NFP forces the couple to ask themselves every month if avoiding children is really worth the effort. Couples must constantly check-in on their marriage. A simple question like “Why shouldn’t we have a child right now?” opens the floodgates to all kinds of follow-ups that could reveal problems one half of the couple didn’t realize. “I don’t feel financially secure,” “I’m still struggling from the last pregnancy,” “I don’t feel close to you right now,” “I want to move” etc are all important discussions that a couple engaging in NFP must address head-on every month. Commitment, communication, consideration, and self-control are all key to NFP. This is why NFP has a bonus side effect. The reported divorce rate of couples that use NFP range as low as 0% but even the most conservative estimates place divorce amongst NFP couples as 9.6% compared to 14.4% amongst those who never used NFP.

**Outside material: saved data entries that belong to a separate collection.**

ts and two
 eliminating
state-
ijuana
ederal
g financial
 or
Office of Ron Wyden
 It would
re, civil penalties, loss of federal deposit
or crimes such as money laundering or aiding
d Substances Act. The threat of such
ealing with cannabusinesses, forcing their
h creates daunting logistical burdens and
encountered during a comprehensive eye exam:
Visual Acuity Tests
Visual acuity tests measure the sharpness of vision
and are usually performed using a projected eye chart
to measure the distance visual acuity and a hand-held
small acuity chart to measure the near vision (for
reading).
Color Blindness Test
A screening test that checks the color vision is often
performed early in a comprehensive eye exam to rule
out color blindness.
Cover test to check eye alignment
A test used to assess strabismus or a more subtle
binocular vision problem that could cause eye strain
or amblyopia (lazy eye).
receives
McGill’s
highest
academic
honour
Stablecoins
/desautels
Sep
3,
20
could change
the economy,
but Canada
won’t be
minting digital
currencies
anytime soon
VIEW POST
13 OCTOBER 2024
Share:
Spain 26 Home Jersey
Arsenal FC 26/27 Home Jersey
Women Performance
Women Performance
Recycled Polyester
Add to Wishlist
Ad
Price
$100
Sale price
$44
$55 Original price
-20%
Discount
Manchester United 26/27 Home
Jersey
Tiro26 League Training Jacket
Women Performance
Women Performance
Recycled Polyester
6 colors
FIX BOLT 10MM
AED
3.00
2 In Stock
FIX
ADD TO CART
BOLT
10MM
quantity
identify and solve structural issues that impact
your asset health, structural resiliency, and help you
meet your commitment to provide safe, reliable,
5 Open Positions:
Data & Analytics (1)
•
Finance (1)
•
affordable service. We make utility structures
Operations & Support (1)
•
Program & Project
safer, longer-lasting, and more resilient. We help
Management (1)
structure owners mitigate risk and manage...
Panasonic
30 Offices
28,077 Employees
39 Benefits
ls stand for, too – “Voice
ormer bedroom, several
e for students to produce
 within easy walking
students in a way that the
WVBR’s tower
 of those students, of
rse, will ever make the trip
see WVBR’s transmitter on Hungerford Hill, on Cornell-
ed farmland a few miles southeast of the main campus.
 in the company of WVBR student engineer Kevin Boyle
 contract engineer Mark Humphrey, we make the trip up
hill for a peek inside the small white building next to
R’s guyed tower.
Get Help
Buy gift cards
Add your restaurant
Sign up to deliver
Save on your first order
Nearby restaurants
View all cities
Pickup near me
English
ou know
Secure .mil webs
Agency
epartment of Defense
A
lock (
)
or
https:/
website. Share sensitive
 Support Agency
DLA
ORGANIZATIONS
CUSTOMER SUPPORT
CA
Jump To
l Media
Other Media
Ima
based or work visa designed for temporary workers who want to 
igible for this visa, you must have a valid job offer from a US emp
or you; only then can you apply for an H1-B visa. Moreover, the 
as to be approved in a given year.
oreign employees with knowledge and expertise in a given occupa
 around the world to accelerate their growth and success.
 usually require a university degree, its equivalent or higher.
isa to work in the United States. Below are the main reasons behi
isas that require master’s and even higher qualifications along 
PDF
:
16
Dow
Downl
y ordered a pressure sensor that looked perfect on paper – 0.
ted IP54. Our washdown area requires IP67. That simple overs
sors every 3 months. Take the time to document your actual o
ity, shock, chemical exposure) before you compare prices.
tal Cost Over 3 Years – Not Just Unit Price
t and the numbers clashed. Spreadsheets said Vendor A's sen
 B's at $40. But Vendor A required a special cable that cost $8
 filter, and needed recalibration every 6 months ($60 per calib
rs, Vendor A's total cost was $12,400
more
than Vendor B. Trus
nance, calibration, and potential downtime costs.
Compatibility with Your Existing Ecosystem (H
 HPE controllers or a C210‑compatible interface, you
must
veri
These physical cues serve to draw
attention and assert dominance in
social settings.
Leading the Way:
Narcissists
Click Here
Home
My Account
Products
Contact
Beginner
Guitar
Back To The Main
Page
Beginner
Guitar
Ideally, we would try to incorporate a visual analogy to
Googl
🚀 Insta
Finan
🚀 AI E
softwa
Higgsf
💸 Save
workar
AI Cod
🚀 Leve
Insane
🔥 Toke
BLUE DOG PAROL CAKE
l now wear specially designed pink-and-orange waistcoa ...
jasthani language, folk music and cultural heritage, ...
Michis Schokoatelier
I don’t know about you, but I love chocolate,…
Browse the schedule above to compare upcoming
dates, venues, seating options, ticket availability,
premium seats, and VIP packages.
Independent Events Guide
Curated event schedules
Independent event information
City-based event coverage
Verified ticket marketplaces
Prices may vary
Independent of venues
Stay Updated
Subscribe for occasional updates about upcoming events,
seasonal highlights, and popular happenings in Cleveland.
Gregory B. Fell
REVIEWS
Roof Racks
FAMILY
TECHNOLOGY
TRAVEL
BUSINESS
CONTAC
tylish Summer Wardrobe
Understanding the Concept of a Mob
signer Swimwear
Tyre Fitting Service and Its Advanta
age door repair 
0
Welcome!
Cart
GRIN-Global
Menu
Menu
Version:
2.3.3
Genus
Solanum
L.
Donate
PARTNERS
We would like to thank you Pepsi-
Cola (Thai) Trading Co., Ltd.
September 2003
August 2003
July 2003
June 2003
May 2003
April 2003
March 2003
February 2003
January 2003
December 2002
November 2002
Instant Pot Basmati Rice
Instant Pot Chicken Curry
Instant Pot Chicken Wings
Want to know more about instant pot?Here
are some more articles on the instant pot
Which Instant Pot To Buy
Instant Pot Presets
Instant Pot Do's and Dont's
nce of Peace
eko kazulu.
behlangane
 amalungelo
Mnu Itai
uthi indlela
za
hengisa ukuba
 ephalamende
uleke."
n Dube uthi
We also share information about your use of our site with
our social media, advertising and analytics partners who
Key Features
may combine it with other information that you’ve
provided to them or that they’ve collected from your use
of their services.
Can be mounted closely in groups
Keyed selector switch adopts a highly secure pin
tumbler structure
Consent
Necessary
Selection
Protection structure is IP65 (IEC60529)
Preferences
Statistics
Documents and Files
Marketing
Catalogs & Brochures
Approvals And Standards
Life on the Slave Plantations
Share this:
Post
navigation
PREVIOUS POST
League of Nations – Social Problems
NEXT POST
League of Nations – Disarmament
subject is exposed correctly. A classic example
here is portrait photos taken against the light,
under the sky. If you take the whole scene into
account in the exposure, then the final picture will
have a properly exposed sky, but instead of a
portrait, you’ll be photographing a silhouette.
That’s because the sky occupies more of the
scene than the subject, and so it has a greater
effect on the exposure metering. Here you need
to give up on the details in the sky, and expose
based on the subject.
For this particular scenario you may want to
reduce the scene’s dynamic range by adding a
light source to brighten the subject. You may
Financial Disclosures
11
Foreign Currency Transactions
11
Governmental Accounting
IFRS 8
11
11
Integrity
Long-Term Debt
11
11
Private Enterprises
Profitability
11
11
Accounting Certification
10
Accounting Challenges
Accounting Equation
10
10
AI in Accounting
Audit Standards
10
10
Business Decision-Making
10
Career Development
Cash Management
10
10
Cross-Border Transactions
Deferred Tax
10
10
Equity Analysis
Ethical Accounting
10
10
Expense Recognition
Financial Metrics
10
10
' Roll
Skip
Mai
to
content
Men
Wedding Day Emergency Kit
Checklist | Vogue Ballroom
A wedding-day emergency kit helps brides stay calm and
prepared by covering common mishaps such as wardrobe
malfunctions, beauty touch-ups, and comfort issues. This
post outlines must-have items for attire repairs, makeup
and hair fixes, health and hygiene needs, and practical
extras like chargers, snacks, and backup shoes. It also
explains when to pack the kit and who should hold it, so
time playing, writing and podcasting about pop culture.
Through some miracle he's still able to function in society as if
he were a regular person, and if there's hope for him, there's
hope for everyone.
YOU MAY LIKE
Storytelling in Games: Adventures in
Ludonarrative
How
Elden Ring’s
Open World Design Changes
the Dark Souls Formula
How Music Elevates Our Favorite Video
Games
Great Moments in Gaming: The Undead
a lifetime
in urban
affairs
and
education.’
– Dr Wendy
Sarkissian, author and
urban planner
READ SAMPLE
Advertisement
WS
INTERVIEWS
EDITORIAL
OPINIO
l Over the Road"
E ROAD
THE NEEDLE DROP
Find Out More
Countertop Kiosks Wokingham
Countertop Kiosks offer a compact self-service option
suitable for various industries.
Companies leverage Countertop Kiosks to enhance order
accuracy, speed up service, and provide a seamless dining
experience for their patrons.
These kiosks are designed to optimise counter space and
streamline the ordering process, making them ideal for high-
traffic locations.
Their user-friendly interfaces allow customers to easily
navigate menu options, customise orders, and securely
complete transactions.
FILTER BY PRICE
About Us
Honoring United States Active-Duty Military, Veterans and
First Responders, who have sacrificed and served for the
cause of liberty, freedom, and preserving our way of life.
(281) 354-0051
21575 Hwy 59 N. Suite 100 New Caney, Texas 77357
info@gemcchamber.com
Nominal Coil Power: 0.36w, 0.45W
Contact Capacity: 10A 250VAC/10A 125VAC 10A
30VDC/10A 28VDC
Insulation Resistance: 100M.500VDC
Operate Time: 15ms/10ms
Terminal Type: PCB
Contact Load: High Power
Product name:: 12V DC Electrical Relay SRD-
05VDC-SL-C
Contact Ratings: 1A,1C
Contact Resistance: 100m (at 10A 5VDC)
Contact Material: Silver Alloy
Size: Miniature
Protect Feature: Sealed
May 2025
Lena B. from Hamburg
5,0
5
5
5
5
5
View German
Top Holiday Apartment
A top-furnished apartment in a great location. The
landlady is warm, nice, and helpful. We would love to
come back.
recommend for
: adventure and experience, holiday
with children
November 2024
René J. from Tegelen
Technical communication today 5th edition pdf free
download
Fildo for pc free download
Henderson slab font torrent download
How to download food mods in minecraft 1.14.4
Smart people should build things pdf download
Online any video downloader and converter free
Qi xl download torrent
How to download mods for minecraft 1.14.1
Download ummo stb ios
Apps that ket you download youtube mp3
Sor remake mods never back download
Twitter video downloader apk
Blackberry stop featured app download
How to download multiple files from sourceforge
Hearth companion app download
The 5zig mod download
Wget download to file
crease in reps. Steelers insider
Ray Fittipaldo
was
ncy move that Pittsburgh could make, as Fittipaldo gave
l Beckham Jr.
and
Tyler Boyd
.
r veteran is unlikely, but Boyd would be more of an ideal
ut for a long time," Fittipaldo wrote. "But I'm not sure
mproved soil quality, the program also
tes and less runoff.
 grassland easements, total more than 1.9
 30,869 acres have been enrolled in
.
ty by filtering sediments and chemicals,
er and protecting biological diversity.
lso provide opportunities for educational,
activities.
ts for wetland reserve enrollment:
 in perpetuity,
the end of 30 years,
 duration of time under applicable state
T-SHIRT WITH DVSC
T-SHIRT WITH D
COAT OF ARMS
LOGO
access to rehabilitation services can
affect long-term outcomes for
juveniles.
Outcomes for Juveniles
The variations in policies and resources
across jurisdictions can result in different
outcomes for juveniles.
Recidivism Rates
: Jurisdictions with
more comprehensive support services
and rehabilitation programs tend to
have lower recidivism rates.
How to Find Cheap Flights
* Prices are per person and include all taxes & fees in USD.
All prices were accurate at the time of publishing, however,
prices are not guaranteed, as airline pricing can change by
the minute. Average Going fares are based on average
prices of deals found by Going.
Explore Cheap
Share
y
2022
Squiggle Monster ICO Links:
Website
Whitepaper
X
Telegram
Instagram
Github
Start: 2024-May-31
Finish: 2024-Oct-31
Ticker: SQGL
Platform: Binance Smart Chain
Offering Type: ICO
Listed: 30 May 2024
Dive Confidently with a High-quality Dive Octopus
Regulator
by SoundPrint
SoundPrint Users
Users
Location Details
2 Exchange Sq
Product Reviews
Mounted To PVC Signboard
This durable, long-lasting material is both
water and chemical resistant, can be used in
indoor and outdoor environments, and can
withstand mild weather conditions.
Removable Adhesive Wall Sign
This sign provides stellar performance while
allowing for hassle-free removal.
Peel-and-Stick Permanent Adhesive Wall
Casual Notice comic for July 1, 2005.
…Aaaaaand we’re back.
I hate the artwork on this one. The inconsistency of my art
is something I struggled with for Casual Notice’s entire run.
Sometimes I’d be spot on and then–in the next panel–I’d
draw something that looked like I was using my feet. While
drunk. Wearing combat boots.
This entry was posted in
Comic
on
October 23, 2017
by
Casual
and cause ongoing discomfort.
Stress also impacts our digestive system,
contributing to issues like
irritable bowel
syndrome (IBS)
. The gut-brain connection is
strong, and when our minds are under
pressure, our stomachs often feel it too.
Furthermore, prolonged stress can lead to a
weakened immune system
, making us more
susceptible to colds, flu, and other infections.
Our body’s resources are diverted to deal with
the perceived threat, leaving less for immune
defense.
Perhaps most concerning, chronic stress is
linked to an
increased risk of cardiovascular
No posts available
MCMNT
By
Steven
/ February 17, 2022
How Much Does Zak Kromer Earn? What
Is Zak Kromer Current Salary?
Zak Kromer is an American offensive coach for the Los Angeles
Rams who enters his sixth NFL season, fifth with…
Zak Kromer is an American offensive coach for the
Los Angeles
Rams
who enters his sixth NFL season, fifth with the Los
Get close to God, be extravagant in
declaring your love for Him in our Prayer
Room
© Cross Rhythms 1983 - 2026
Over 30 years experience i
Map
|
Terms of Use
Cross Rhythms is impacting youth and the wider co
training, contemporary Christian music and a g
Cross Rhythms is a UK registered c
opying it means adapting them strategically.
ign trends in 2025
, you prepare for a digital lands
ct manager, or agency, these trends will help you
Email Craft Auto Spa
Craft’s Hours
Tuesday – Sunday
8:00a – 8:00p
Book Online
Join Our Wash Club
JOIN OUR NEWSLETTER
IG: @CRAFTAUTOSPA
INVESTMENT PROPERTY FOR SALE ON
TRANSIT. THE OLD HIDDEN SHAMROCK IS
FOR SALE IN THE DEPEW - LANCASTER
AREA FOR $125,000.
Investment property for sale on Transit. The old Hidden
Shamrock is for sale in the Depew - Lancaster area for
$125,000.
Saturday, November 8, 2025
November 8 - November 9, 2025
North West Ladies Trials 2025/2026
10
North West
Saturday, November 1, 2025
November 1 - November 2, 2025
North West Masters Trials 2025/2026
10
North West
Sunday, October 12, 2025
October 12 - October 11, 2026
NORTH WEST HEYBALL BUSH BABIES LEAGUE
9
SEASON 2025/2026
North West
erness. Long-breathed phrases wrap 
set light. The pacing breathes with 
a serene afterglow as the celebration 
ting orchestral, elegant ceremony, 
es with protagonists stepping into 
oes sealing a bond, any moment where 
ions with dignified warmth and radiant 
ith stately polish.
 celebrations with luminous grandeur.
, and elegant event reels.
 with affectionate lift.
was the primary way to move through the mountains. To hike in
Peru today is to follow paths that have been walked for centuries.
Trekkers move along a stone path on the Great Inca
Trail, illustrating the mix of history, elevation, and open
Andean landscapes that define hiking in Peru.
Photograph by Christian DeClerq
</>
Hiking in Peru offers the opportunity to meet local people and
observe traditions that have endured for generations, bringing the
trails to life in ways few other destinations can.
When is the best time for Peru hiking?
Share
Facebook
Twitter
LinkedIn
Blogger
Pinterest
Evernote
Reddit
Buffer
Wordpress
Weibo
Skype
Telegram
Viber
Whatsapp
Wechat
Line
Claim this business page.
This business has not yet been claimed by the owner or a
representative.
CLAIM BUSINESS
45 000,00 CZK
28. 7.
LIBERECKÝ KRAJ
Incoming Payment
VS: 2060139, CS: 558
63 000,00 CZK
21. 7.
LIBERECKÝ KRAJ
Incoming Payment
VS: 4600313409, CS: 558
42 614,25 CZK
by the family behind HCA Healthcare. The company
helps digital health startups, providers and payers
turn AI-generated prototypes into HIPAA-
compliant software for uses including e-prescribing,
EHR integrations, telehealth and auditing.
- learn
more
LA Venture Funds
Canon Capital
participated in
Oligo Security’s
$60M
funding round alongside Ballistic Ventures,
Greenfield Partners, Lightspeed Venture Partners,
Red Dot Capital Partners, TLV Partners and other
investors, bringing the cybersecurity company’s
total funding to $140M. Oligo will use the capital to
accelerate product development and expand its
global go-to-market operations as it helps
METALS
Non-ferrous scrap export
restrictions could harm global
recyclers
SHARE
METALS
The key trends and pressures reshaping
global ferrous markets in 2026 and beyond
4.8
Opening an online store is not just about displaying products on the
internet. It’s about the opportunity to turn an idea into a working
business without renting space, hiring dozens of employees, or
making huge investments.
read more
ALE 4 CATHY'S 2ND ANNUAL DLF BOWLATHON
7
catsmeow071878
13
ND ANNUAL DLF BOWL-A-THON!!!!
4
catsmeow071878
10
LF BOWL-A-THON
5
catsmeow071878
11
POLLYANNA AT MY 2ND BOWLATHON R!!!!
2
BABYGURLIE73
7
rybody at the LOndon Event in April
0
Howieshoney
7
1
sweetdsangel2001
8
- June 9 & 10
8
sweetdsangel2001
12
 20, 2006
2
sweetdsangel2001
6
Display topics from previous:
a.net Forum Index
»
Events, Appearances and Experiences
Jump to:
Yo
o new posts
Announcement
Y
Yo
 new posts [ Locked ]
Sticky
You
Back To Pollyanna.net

Now someone always brings this up in the comments, none of this is to say that married couples who are unable to conceive somehow have a less Holy union. Children are not the only way the Lord blesses us and the number of children a couple has is not indicative of their faithfulness to God. Likewise, if a woman has a condition that makes pregnancy life threatening then contraception may become an appropriate choice. In both of these cases, adoption is still an option I would encourage Christians in these positions to explore – this may be God’s calling to you. I also admit it is likely that children simply aren’t part of God’s plan for every married couple.
Worth noting is even secular women are becoming more and more interested in NFP for the health and relationship benefits. It’s funny how often scripture based lifestyle advice often turns out to be good for humans, religious or not. Dr Jolene Brighten has been a champion for NFP or the fertility awareness method as she calls it. Her book “Beyond the Pill” is a best seller.
Regardless of any earthly benefit, the question for Christians should always be – are my actions glorifying God? This means an openness to following God’s plan and celebrating the gifts He gives you whether it was the plan you were hoping for or not. Christians are unBiblical when they try to restrict or perfectly time the number of blessings (children) God gives them. Planning children according to their will instead of God’s. Wishing for a life according to God’s will while using birth control is like saying “God let me live according to your plan…unless your plan is for me to have children right now, then I am not interested.”